(Stored data entries)
═══
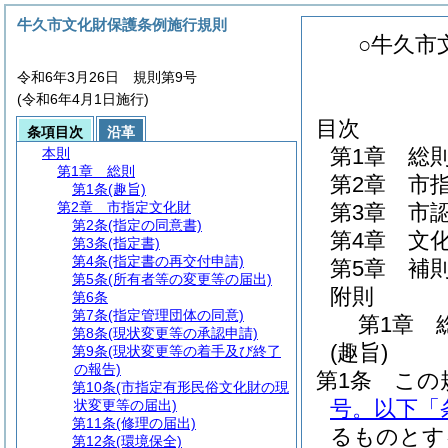
牛久市文化財保護条例施行規則
○牛久市
令和6年3月26日 規則第9号
(令和6年4月1日施行)
目次
条項目次
沿革
第1章
総
本則
第1章
総則
第2章
市
第1条
(趣旨)
第2章
市指定文化財
第3章
市
第2条
(指定の同意書)
第4章
文
第3条
(指定書)
第4条
(指定書の再交付申請)
第5章
補
第5条
(所有者等の変更等の届出)
附則
第6条
第7条
(指定管理団体の同意)
第1章
第8条
(現状変更等の承認申請)
(趣旨)
第9条
(現状変更等の着手及び終了
の報告)
第1条
この
第10条
(市指定有形民俗文化財の現
号。以下「
状変更等の届出)
第11条
(修理の届出)
るものとす
第12条
(環境保全)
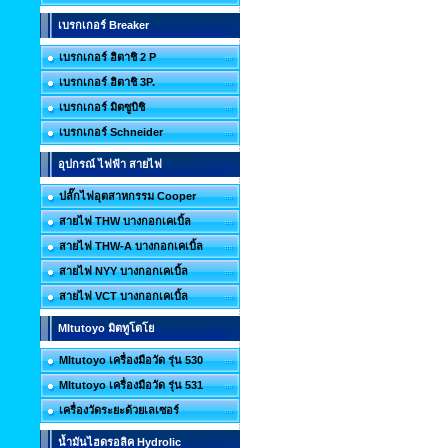
เบรกเกอร์ Breaker
เบรกเกอร์ ฮิตาชิ 2 P
เบรกเกอร์ ฮิตาชิ 3P.
เบรกเกอร์ มิตซูบิชิ
เบรกเกอร์ Schneider
อุปกรณ์ ไฟฟ้า สายไฟ
ปลั๊กไฟอุตสาหกรรม Cooper
สายไฟ THW บางกอกเคเบิ้ล
สายไฟ THW-A บางกอกเคเบิ้ล
สายไฟ NYY บางกอกเคเบิ้ล
สายไฟ VCT บางกอกเคเบิ้ล
MItutoyo มิตทูโตโย
MItutoyo เครื่องมือวัด รุ่น 530
MItutoyo เครื่องมือวัด รุ่น 531
เครื่องวัดระยะด้วยเลเซอร์
น้ำมันไฮดรอลิค Hydrolic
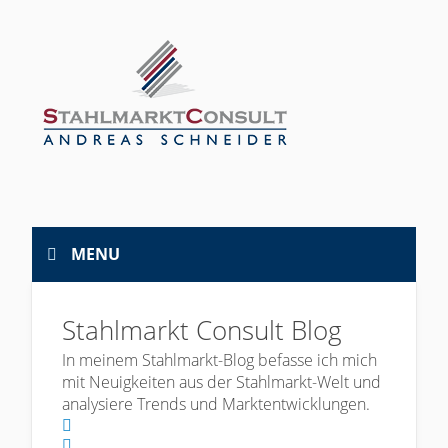
MENU
Stahlmarkt Consult Blog
In meinem Stahlmarkt-Blog befasse ich mich
mit Neuigkeiten aus der Stahlmarkt-Welt und
analysiere Trends und Marktentwicklungen.
Home
Search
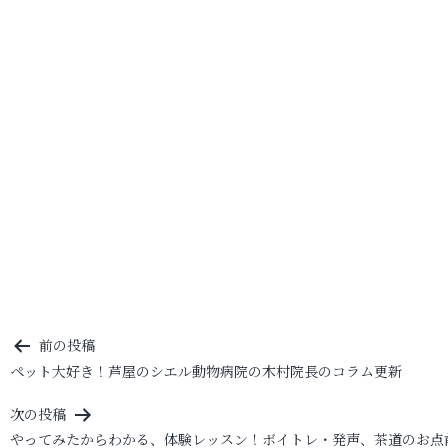
投
前の投稿
ペット大好き！芦屋のシエル動物病院の木村院長のコラム更新
稿
ナ
次の投稿
ビ
やってみたからわかる、体験レッスン！ボイトレ・発声、茶道のお点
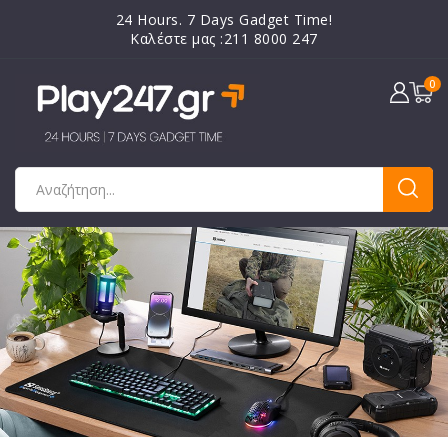
24 Hours. 7 Days Gadget Time!
Καλέστε μας :211 8000 247
0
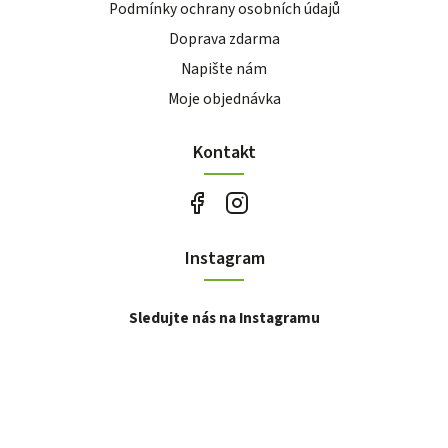
Podmínky ochrany osobních údajů
Doprava zdarma
Napište nám
Moje objednávka
Kontakt
Instagram
Sledujte nás na Instagramu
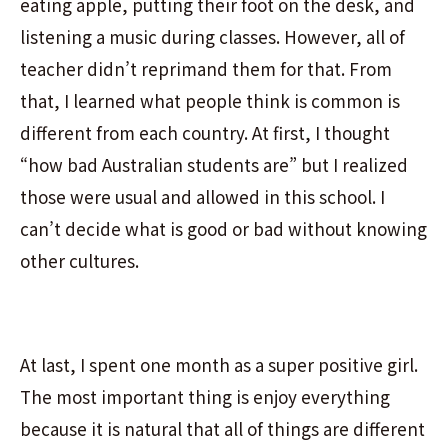
eating apple, putting their foot on the desk, and
listening a music during classes. However, all of
teacher didn’t reprimand them for that. From
that, I learned what people think is common is
different from each country. At first, I thought
“how bad Australian students are” but I realized
those were usual and allowed in this school. I
can’t decide what is good or bad without knowing
other cultures.
At last, I spent one month as a super positive girl.
The most important thing is enjoy everything
because it is natural that all of things are different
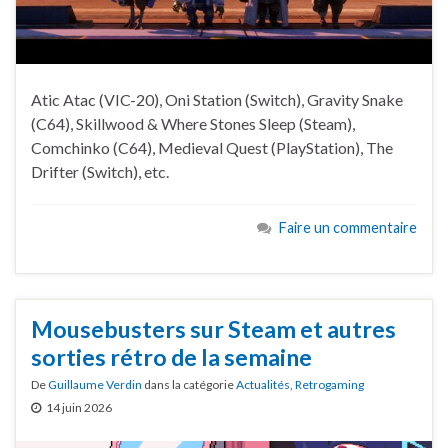
Atic Atac (VIC-20), Oni Station (Switch), Gravity Snake
(C64), Skillwood & Where Stones Sleep (Steam),
Comchinko (C64), Medieval Quest (PlayStation), The
Drifter (Switch), etc.
Faire un commentaire
Mousebusters sur Steam et autres
sorties rétro de la semaine
De
Guillaume Verdin
dans la catégorie
Actualités
,
Retrogaming
14 juin 2026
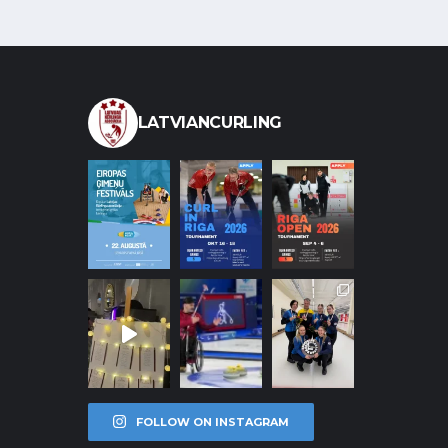
LATVIANCURLING
FOLLOW ON INSTAGRAM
═══
### EXERCISE AIM
Every entry above needs to be copied exactly, apart from its pictures.

### ANSWER BELOW
牛久市文化財保護条例施行規則
○牛久市
令和6年3月26日 規則第9号
(令和6年4月1日施行)
目次
条項目次
沿革
第1章
総
本則
第1章
総則
第2章
市
第1条
(趣旨)
第2章
市指定文化財
第3章
市
第2条
(指定の同意書)
第4章
文
第3条
(指定書)
第4条
(指定書の再交付申請)
第5章
補
第5条
(所有者等の変更等の届出)
附則
第6条
第7条
(指定管理団体の同意)
第1章
第8条
(現状変更等の承認申請)
(趣旨)
第9条
(現状変更等の着手及び終了
の報告)
第1条
この
第10条
(市指定有形民俗文化財の現
号。以下「
状変更等の届出)
第11条
(修理の届出)
るものとす
第12条
(環境保全)
เบรกเกอร์ Breaker
เบรกเกอร์ ฮิตาชิ 2 P
เบรกเกอร์ ฮิตาชิ 3P.
เบรกเกอร์ มิตซูบิชิ
เบรกเกอร์ Schneider
อุปกรณ์ ไฟฟ้า สายไฟ
ปลั๊กไฟอุตสาหกรรม Cooper
สายไฟ THW บางกอกเคเบิ้ล
สายไฟ THW-A บางกอกเคเบิ้ล
สายไฟ NYY บางกอกเคเบิ้ล
สายไฟ VCT บางกอกเคเบิ้ล
MItutoyo มิตทูโตโย
MItutoyo เครื่องมือวัด รุ่น 530
MItutoyo เครื่องมือวัด รุ่น 531
เครื่องวัดระยะด้วยเลเซอร์
น้ำมันไฮดรอลิค Hydrolic
MENU
Stahlmarkt Consult Blog
In meinem Stahlmarkt-Blog befasse ich mich
mit Neuigkeiten aus der Stahlmarkt-Welt und
analysiere Trends und Marktentwicklungen.
Home
Search
投
前の投稿
ペット大好き！芦屋のシエル動物病院の木村院長のコラム更新
稿
ナ
次の投稿
ビ
やってみたからわかる、体験レッスン！ボイトレ・発声、茶道のお点
24 Hours. 7 Days Gadget Time!
Καλέστε μας :211 8000 247
0
Podmínky ochrany osobních údajů
Doprava zdarma
Napište nám
Moje objednávka
Kontakt
Instagram
Sledujte nás na Instagramu
eating apple, putting their foot on the desk, and
listening a music during classes. However, all of
teacher didn’t reprimand them for that. From
that, I learned what people think is common is
different from each country. At first, I thought
“how bad Australian students are” but I realized
those were usual and allowed in this school. I
can’t decide what is good or bad without knowing
other cultures.
At last, I spent one month as a super positive girl.
The most important thing is enjoy everything
because it is natural that all of things are different
Atic Atac (VIC-20), Oni Station (Switch), Gravity Snake
(C64), Skillwood & Where Stones Sleep (Steam),
Comchinko (C64), Medieval Quest (PlayStation), The
Drifter (Switch), etc.
Faire un commentaire
Mousebusters sur Steam et autres
sorties rétro de la semaine
De
Guillaume Verdin
dans la catégorie
Actualités
,
Retrogaming
14 juin 2026
LATVIANCURLING
FOLLOW ON INSTAGRAM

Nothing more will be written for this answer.